부산대학교 도서관

1000 Background: GD and CD are efficacious in patients (pts) with MBC. This study compared safety and efficacy of GD and CD induction regimens, where the alternate, single-agent, crossover therapy (GD to C or CD to G) was predetermined. Primary endpoint was time to progressive disease (TTP). Secondary endpoints included toxicities, overall response (ORR), and overall survival (OS).Methods: This multicenter, open-label, phase III study enrolled MBC pts with possible prior anthracycline therapy, adjuvant or neoadjuvant taxane therapy, but no taxane therapy for MBC ≤6 months prior to entry. Enrollment of 442 pts (221 per arm) was planned with 385 progressions required to achieve 80% power for a 2-month observed difference in median TTP between arms.

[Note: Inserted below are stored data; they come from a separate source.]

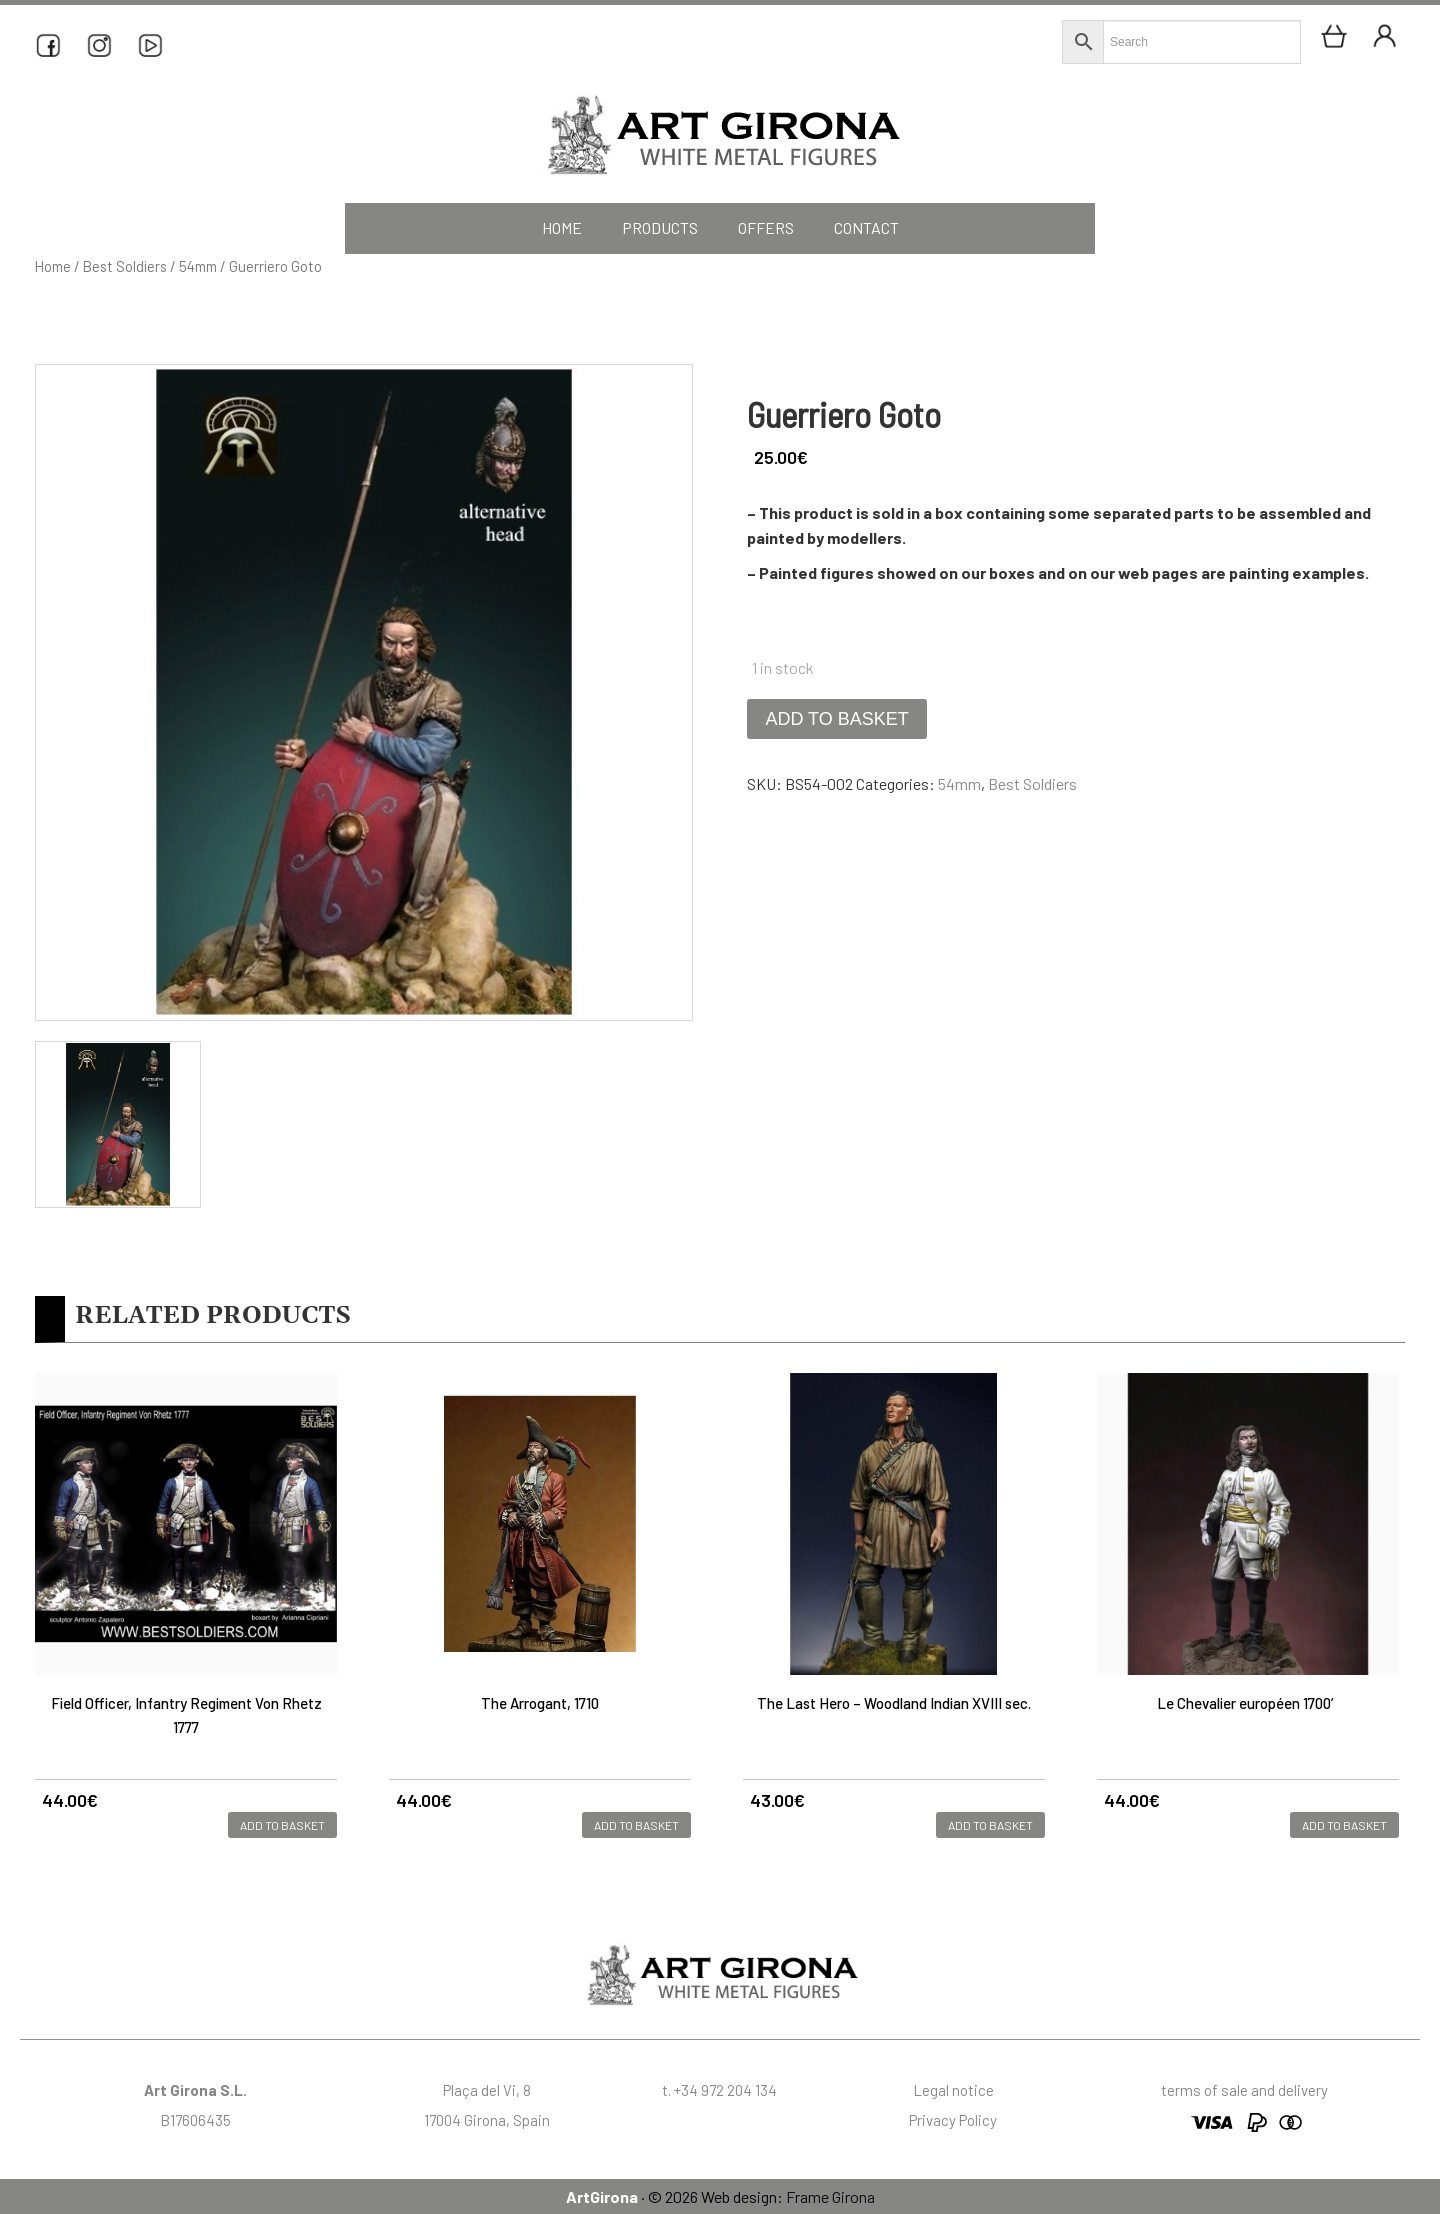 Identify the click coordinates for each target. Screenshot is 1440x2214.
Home (53, 266)
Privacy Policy (953, 2120)
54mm (198, 266)
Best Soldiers (125, 266)
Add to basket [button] (282, 1825)
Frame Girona (830, 2196)
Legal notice (953, 2090)
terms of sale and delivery (1244, 2090)
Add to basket (836, 719)
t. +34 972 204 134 (719, 2090) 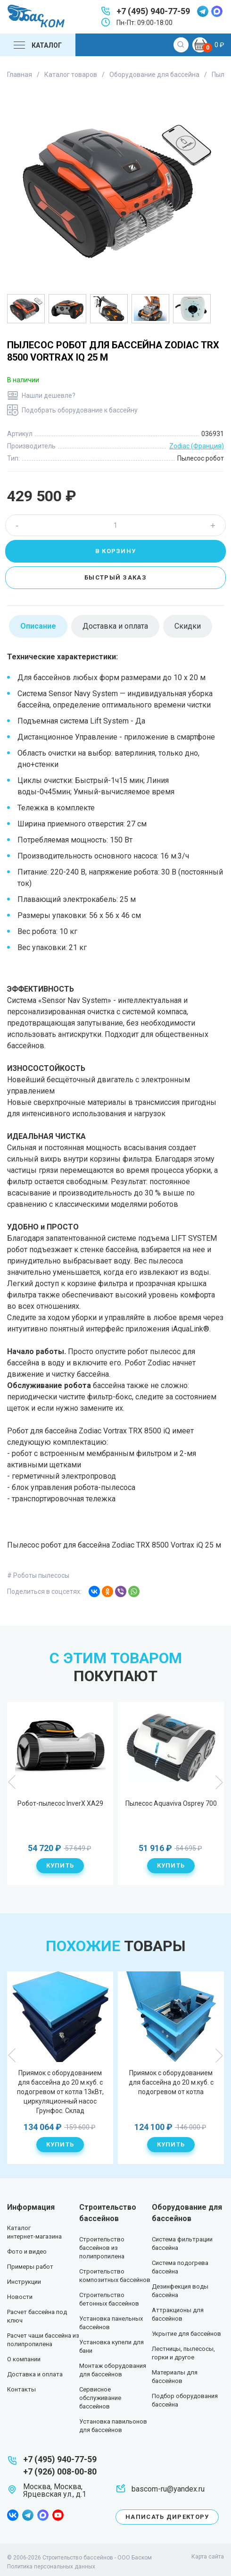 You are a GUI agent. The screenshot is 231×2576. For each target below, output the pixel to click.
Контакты (21, 2389)
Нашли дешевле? (48, 395)
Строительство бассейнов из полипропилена (101, 2248)
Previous (12, 1782)
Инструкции (24, 2281)
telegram (202, 11)
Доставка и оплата (35, 2374)
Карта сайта (207, 2556)
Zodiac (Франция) (196, 446)
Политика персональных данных (51, 2566)
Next (218, 1782)
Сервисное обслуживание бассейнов (100, 2398)
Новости (20, 2296)
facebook (12, 2515)
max (217, 11)
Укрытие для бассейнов (186, 2333)
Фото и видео (27, 2251)
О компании (24, 2359)
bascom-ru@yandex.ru (168, 2488)
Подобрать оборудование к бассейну (80, 410)
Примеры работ (30, 2266)
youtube (58, 2515)
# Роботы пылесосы (38, 1575)
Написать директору (167, 2516)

Pts were randomized to: GD: G 1,000mg/m2 Days 1, 8 plus D 75 mg/m2 Day 1, q21 days; or CD: C 1,000 mg/m2 BID, Days 1-14 plus D 75 mg/m2 Day 1, q 21 days. Upon disease progression, pts were given crossover C or G at doses and schedules identical to induction. ORR was assessed by RECIST.Results: Demographics of 472 enrolled pts were balanced between arms; 57% had prior anthracycline. GD caused greater myelosuppression than CD, but without greater febrile neutropenia. Gastrointestinal toxicities, mucositis, and hand-foot syndrome were greater with CD. More pts in the CD arm (n=61, 26.2%) versus the GD arm (n=41, 17.2%) discontinued due to toxicity (p=0.023). ORR, TTP, and OS were not significantly different comparing GD and CD. However, ORR and TTP were significantly greater for the GD to C crossover monotherapy compared to CD to G. Post-hoc analysis of crossover pts showed that the TTP sum from induction through crossover was 6.1 months greater for GD to C.Conclusions: GD and CD had similar efficacy with toxicity profiles consistent with prior clinical experience. Results suggest that the GD to C crossover sequence may provide a clinical benefit over CD to G. [Table: see text] [Table: see text].